Your Grafana provisioning system relies on Terraform for infrastructure. The TF state file drifts from actual Grafana state when team members manually edit dashboards via the UI. The terraform import workflow is cumbersome for 200 dashboards. Design a sync mechanism that keeps Terraform state accurate without blocking manual edits or requiring frequent manual imports.

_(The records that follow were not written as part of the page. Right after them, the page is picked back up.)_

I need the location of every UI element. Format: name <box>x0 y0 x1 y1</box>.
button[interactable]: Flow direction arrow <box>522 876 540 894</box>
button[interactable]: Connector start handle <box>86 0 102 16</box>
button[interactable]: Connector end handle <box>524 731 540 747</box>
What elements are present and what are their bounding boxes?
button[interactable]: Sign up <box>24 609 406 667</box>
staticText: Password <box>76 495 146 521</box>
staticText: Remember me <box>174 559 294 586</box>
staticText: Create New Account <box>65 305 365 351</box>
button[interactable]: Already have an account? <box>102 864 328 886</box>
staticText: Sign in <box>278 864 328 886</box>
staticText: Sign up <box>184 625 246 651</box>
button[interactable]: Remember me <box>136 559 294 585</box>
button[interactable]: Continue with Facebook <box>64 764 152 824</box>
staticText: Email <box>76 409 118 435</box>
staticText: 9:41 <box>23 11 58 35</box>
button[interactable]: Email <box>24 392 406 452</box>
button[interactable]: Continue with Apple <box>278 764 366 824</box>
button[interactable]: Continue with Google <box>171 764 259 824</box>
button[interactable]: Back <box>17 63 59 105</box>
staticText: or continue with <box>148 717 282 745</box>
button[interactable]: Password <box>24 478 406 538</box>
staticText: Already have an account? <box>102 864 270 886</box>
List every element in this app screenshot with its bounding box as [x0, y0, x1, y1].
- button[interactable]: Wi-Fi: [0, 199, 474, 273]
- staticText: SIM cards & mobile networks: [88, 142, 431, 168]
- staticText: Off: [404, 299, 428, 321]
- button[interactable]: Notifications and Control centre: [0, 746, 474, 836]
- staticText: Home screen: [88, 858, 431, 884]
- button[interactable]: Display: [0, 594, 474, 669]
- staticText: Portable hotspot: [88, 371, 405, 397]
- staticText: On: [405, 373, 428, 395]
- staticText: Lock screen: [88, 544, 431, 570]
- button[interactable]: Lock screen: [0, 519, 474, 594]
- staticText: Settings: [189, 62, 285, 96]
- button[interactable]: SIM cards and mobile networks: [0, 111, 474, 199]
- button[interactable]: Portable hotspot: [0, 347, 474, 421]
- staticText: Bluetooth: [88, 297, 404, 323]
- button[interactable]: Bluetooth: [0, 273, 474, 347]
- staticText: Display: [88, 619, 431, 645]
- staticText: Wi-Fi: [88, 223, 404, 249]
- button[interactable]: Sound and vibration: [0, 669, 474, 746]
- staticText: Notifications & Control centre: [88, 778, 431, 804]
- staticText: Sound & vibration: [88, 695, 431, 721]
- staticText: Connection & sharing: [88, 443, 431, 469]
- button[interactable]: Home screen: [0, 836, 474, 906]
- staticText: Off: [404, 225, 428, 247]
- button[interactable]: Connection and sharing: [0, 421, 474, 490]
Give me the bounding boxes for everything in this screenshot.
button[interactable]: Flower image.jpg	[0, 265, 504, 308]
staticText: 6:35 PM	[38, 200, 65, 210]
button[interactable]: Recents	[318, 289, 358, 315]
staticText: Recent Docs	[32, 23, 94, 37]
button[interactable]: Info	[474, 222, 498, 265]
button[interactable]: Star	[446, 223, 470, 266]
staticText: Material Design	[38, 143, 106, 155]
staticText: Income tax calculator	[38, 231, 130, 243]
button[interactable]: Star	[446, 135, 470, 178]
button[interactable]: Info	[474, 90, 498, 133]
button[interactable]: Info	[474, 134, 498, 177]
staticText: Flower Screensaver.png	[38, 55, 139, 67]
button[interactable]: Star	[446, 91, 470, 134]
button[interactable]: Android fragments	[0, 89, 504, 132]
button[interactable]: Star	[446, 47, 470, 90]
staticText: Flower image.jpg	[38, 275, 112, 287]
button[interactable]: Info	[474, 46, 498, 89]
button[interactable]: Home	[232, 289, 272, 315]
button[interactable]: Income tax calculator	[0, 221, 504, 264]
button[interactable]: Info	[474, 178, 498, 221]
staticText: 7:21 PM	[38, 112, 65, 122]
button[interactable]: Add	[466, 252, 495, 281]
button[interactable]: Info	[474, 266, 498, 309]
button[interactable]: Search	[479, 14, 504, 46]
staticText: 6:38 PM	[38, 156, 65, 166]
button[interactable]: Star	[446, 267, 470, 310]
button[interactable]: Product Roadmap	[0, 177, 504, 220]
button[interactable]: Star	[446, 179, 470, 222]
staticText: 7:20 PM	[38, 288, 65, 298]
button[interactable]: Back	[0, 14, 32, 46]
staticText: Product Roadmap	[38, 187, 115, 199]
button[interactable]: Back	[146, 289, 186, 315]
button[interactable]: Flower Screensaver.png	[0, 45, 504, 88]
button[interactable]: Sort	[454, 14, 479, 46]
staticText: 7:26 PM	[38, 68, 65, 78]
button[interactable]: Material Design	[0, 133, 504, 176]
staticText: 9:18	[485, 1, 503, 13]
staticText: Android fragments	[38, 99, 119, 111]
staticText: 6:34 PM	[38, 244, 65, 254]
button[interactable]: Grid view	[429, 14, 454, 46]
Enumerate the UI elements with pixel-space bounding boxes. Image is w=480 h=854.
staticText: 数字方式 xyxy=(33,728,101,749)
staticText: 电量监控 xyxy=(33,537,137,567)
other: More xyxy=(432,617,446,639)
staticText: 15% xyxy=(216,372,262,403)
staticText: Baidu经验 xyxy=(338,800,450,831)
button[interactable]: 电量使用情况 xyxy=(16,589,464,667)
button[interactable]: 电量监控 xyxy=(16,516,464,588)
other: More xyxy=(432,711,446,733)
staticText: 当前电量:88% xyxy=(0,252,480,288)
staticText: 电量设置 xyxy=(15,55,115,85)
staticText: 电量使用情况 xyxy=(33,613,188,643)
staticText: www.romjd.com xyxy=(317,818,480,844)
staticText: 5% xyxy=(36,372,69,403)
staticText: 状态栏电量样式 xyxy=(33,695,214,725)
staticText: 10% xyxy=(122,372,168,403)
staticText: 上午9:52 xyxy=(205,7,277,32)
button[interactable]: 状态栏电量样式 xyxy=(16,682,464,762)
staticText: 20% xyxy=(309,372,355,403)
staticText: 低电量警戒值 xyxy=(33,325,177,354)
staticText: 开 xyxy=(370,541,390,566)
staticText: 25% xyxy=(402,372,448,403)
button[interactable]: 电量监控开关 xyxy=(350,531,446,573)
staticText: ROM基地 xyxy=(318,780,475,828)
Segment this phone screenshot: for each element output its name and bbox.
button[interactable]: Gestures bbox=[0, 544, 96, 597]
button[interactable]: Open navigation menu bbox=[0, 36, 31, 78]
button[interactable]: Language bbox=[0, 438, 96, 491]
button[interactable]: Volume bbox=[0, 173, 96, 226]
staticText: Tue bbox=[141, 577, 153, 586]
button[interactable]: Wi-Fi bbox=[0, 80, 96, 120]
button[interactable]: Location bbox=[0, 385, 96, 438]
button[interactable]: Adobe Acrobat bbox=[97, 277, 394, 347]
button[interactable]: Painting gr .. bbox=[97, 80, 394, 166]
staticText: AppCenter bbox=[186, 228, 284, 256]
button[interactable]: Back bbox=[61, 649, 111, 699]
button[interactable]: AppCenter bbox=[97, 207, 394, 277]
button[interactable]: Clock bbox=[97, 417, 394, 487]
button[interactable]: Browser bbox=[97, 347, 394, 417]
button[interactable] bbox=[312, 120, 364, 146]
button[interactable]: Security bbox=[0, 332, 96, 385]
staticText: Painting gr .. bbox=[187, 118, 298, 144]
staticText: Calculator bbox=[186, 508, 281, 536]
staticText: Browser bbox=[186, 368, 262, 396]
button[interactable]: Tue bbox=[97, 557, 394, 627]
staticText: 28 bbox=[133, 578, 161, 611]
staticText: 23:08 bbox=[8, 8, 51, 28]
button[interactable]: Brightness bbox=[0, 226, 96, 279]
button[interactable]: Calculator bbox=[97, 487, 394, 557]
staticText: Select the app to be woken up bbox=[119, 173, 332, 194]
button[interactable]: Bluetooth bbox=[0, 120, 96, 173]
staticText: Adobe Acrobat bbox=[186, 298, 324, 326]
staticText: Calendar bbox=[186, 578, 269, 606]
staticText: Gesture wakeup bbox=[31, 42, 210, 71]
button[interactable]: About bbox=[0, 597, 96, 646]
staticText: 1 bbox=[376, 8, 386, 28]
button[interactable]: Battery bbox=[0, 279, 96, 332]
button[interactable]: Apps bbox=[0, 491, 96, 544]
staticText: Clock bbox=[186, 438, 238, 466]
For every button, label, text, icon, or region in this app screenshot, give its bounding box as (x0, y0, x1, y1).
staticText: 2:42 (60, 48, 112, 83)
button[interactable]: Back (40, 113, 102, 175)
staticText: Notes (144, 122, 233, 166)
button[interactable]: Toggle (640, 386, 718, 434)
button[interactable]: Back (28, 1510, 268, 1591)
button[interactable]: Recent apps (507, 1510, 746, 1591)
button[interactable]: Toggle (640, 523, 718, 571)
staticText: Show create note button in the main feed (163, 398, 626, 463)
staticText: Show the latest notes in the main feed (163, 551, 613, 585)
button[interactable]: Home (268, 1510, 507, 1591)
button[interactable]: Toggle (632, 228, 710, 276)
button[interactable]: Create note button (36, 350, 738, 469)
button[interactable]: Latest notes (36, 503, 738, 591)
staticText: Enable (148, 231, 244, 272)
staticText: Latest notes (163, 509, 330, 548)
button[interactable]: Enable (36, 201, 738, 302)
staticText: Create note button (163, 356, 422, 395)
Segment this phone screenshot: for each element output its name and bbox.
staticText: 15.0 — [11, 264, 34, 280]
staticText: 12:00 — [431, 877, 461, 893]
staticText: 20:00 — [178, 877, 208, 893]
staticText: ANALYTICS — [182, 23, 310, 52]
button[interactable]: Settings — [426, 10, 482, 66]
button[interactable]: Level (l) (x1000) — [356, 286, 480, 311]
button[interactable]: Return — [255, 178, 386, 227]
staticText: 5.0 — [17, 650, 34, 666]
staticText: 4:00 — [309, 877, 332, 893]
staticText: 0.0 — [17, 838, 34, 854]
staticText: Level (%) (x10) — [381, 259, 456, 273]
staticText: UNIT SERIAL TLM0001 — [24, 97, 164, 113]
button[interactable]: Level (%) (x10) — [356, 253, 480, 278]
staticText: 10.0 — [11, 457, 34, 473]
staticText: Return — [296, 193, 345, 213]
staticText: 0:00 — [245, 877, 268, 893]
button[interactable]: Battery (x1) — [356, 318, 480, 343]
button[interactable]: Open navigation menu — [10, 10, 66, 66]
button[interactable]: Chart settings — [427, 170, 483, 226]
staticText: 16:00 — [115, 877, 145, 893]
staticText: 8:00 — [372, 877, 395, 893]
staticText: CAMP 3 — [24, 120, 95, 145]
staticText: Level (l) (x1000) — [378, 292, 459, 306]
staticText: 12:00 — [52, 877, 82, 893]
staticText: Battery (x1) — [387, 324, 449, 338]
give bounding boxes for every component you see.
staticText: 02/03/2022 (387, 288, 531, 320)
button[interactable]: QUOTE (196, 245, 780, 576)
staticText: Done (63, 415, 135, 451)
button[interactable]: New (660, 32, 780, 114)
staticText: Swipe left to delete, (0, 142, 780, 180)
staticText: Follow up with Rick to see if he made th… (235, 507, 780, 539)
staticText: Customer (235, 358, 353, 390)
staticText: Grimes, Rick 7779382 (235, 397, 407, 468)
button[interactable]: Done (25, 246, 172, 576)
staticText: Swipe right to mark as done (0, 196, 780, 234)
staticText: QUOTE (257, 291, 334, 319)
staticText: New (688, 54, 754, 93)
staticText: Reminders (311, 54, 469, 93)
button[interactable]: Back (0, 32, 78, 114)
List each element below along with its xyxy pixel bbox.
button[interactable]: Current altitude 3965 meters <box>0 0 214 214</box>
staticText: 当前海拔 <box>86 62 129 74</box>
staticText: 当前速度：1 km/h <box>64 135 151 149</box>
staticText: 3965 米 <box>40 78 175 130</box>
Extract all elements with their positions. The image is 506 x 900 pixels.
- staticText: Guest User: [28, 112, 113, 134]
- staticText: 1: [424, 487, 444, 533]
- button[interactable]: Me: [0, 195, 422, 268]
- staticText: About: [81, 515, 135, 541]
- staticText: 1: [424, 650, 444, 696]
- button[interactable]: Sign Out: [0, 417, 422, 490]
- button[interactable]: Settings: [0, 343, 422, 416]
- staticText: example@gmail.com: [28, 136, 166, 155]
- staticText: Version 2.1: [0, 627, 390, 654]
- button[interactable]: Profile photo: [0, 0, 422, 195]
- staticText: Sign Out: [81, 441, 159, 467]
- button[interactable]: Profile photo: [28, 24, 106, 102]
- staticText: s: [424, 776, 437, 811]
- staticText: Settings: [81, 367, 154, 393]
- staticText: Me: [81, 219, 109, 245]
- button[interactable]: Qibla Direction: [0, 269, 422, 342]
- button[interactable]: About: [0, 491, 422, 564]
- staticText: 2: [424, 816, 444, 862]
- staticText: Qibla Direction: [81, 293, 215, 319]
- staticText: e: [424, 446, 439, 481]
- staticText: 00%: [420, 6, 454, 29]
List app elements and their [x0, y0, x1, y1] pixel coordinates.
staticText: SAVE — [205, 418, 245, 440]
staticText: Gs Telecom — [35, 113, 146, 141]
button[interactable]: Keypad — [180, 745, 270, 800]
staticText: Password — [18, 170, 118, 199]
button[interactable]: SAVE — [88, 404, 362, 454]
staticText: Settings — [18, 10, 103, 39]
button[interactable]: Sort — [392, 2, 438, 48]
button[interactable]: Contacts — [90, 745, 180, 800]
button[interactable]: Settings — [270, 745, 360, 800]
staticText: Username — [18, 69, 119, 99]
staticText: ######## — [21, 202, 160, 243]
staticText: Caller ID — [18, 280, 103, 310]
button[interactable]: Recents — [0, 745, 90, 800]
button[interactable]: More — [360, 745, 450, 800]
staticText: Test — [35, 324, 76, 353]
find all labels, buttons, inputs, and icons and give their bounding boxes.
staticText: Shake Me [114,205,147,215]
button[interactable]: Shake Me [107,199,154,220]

Implement bidirectional sync: (1) Use Grafana's state-lock API to detect manual changes via webhooks or periodic polling. When a dashboard is manually edited, automatically generate a Terraform resource definition (terraform-provider-grafana's grafana_dashboard resource) and commit it to a Git branch, triggering a PR for approval. (2) Conversely, when Terraform applies dashboard changes, Grafana's provisioning system validates the state matches the TF configuration. (3) Use terraform refresh as a scheduled job to re-sync state from Grafana's actual state, capturing any drift. Store TF code in a separate directory (infrastructure/grafana/) with auto-generated resources commented as "managed by sync script—do not edit." Implement a "claim" mechanism: when an existing dashboard is discovered, the sync tool generates a terraform import command, capturing it in CI/CD output. Use Grafana API's ETag (last modified time) to detect concurrent changes and alert on conflicts instead of blindly overwriting.
Follow-up: A team edits a dashboard in UI, triggering Terraform to auto-import it, then a developer applies a Terraform change 30 seconds later. A race condition creates conflicting versions. How would you handle concurrent edit conflicts, and what guarantees should you make?
You're auditing dashboard provisioning security for compliance (SOC2, HIPAA). Your dashboards reference encrypted database credentials in query strings (hardcoded base64-encoded secrets). You need to eliminate secrets from dashboard JSON while maintaining backwards compatibility with dashboards that still have them.
Audit all dashboards for embedded secrets using a GitOps secret scanner (TruffleHog, detect-secrets). For each dashboard containing secrets: (1) Extract the secret, store it securely in Grafana's secure storage (AWS Secrets Manager, HashiCorp Vault), and update the datasource configuration to reference it. (2) Update dashboard queries to use Grafana's datasource variable interpolation instead of hardcoded credentials. (3) Create a provisioning validation step that rejects any dashboard JSON containing secret patterns (base64 encodings, API keys, database passwords). Implement a one-time migration job that scans all provisioned dashboards, extracts secrets, stores them, and auto-updates dashboard JSON. For backwards compatibility during transition, use a compatibility layer in the provisioning system that detects hardcoded secrets, warns in logs, and triggers an automatic remediation workflow. Document the deprecation and set a sunset date for raw secrets in dashboards. Use Grafana's audit logs to track all secret access, enabling forensic investigation if compromised.
Follow-up: Your secret scanner found 47 dashboards with embedded secrets. You need to remediate them in prod without causing downtime. What's your sequencing strategy, and how would you validate the migration didn't break queries?